Looking back on my brief time spent tucked away in my temporary corner of the Earth, reading Kate Chopin’s The Awakening on a veranda with no agenda really placed things into a new perspective for me. There was a never a moment in Grand Isle where I didn’t feel relaxed and at ease not only with the world, but with my place in it– free of anxieties, insecurities, and all previous responsibilities. With all of the residences propped up on wooden beams running parallel to the coastline, homes feel more like Cypress treehouses planted in the middle of the ocean– a feeling of isolated elation in a place where slow times and simple joys are plentiful.

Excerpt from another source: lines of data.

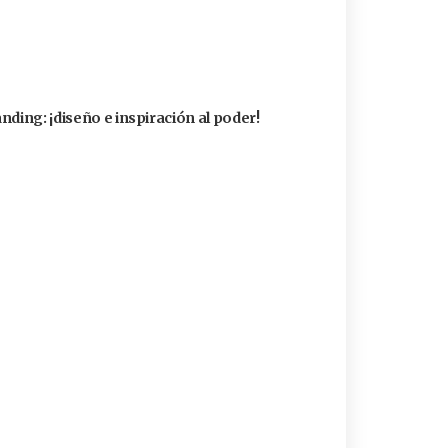
nding: ¡diseño e inspiración al poder!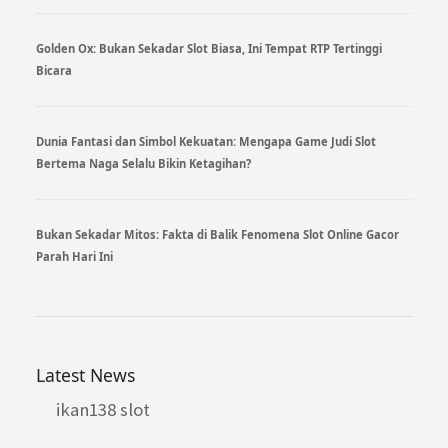
Golden Ox: Bukan Sekadar Slot Biasa, Ini Tempat RTP Tertinggi
Bicara
Dunia Fantasi dan Simbol Kekuatan: Mengapa Game Judi Slot
Bertema Naga Selalu Bikin Ketagihan?
Bukan Sekadar Mitos: Fakta di Balik Fenomena Slot Online Gacor
Parah Hari Ini
Latest News
ikan138 slot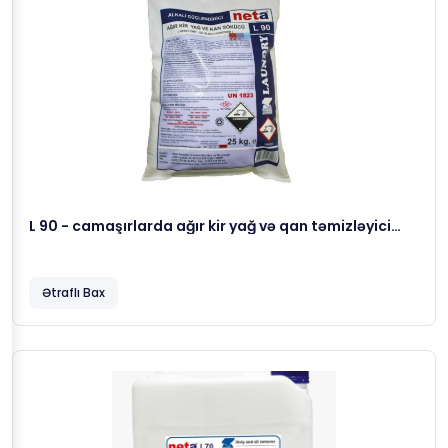
L 90 - camaşırlarda ağır kir yağ və qan təmizləyici
köməkçi yuma maddəsi, 25 kg
Ətraflı Bax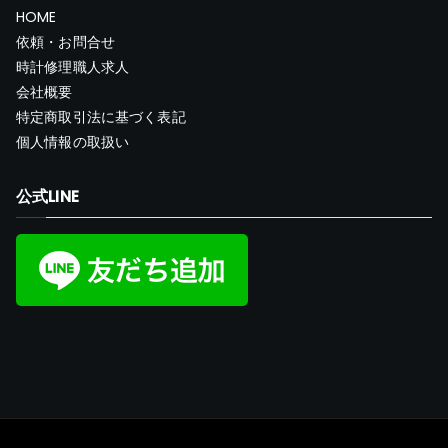
HOME
依頼・お問合せ
時計修理職人求人
会社概要
特定商取引法に基づく表記
個人情報の取扱い
公式LINE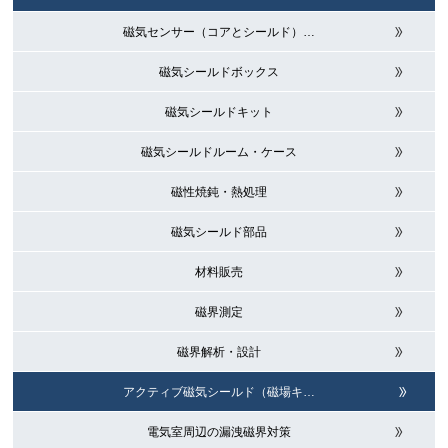
磁気センサー（コアとシールド）
…
磁気シールドボックス
磁気シールドキット
磁気シールドルーム・ケース
磁性焼鈍・熱処理
磁気シールド部品
材料販売
磁界測定
磁界解析・設計
アクティブ磁気シールド（磁場キ
…
電気室周辺の漏洩磁界対策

This is a place where nothing happens– the real edge of nowhere. However the fact that nothing’s expected to happen is exactly what makes it beautiful. Grand Isle is waking up in the morning to the sound of the ocean, buying lunch at JoeBob’s Gas and Grill, and dodging lizards and spiders as you trek through the sand in your bare feet at night. It’s dipping your toes in the warm, murky gulf while staring at distant oil rigs on the horizon. It’s hearing the flies buzz around your ears as the heat sticks to your skin. As Sadie (a fellow Bookpacker) says, “it’s an easy place to fall in love” exactly because of how simple it is.
Edna Pontellier fell in love in Grand Isle, and although her circumstances are quite different from mine (being that she is a 19th century housewife to a husband of which she doesn't love, as well as a mother to children she never wanted), I can still understand how it happened. Grand Isle is a place that asks you for your utmost attention and presence. It asks you to be nowhere else but in the moment and cuts you off from the reality of a busier life. Edna would spend summers here with her family, but in The Awakening she mostly spends time with herself figuring out who she is and what she would like to be going forward. She’s defiant for her time through the freedom that she adopts from the way of the Creole, so much so that come the end of the book, she truly lets herself go in a destructive, yet transcendent manner by releasing herself to the embrace of the sea and drowning herself in the process.
Grand Isle was only the first stop on our Bookpacking tour through Southern Louisiana, however it will remain one of the most impactful. The surreal nature of placing myself in Edna’s shoes in the exact places she supposedly once stood helped close a gap of time and space within a moment in history. Growing comfortable in a place such as that, as I’ve experienced in such a brief amount of time, can really alter a person’s mindset and help one re-evaluate their true wants, needs, and values. For me, I found myself erasing all negativities from my mind; all pressures that have been imposed onto me via the pace of the college environment were excused. I was free, and in a sense, I too released myself to the embrace of the ocean– the embrace of Grand Isle.
With all of this being said, I would never choose to live in place such as that. I had no desire to stay for longer than a brief vacation or else my mind, as restless as it is, would probably consume itself and decay into grains of sand to be lost to the wind. To Edna and her summer lover, Robert, it was the same thing. I can only imagine that anyone that ventures down to “the edge of nowhere” is bound to find the same solace and energy (or lack thereof) in the moments of beautiful silence shared between Edna Pontillier and myself. Driving in Grand Isle, I was still very tightly wound– worried that I wouldn't find my place in this program or my people within it. However, leaving Grand Isle, I recovered bits of myself that were lost within the stress I allowed myself to carry, and through that recovery, have already made memories with people I will never forget. From accidentally breaking my bunk bed, hoarding sweet honey biscuits and egg rolls, spotting dolphins across the horizon, to even getting locked out of our van in the middle of cemetery, this was only the mere beginning– the Awakening if you would– to an adventure I'll recount to my kids one day.